- [To do] Print out each entry below in full, exactly as given, excluding pictures.

- [Exercise material]
'''
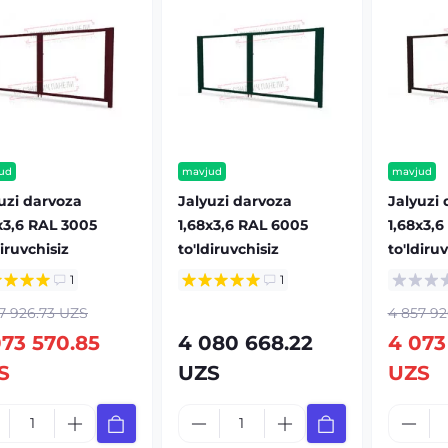
ud
mavjud
mavjud
uzi darvoza
Jalyuzi darvoza
Jalyuzi
х3,6 RAL 3005
1,68х3,6 RAL 6005
1,68х3,6
diruvchisiz
to'ldiruvchisiz
to'ldiru
1
1
7 926.73 UZS
4 857 92
073 570.85
4 080 668.22
4 073
S
UZS
UZS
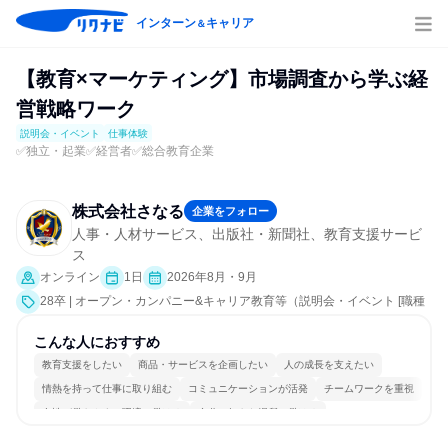
インターン
キャリア
＆
【教育×マーケティング】市場調査から学ぶ経
営戦略ワーク
説明会・イベント
仕事体験
✅独立・起業✅経営者✅総合教育企業
株式会社さなる
企業をフォロー
人事・人材サービス、出版社・新聞社、教育支援サービ
ス
オンライン
1日
2026年8月・9月
28卒 | オープン・カンパニー&キャリア教育等（説明会・イベント [職種
研究、課題解決プログラム、就活サポート、業界研究]、仕事体験）
こんな人におすすめ
教育支援をしたい
商品・サービスを企画したい
人の成長を支えたい
情熱を持って仕事に取り組む
コミュニケーションが活発
チームワークを重視
女性が働きやすい環境で働ける
自分の好きな場所で働ける
若手が裁量を持てる環境
人とたくさん会話する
'''
- [Output of the exercise]
ud
mavjud
mavjud
uzi darvoza
Jalyuzi darvoza
Jalyuzi
х3,6 RAL 3005
1,68х3,6 RAL 6005
1,68х3,6
diruvchisiz
to'ldiruvchisiz
to'ldiru
1
1
7 926.73 UZS
4 857 92
073 570.85
4 080 668.22
4 073
S
UZS
UZS
インターン
キャリア
＆
【教育×マーケティング】市場調査から学ぶ経
営戦略ワーク
説明会・イベント
仕事体験
✅独立・起業✅経営者✅総合教育企業
株式会社さなる
企業をフォロー
人事・人材サービス、出版社・新聞社、教育支援サービ
ス
オンライン
1日
2026年8月・9月
28卒 | オープン・カンパニー&キャリア教育等（説明会・イベント [職種
研究、課題解決プログラム、就活サポート、業界研究]、仕事体験）
こんな人におすすめ
教育支援をしたい
商品・サービスを企画したい
人の成長を支えたい
情熱を持って仕事に取り組む
コミュニケーションが活発
チームワークを重視
女性が働きやすい環境で働ける
自分の好きな場所で働ける
若手が裁量を持てる環境
人とたくさん会話する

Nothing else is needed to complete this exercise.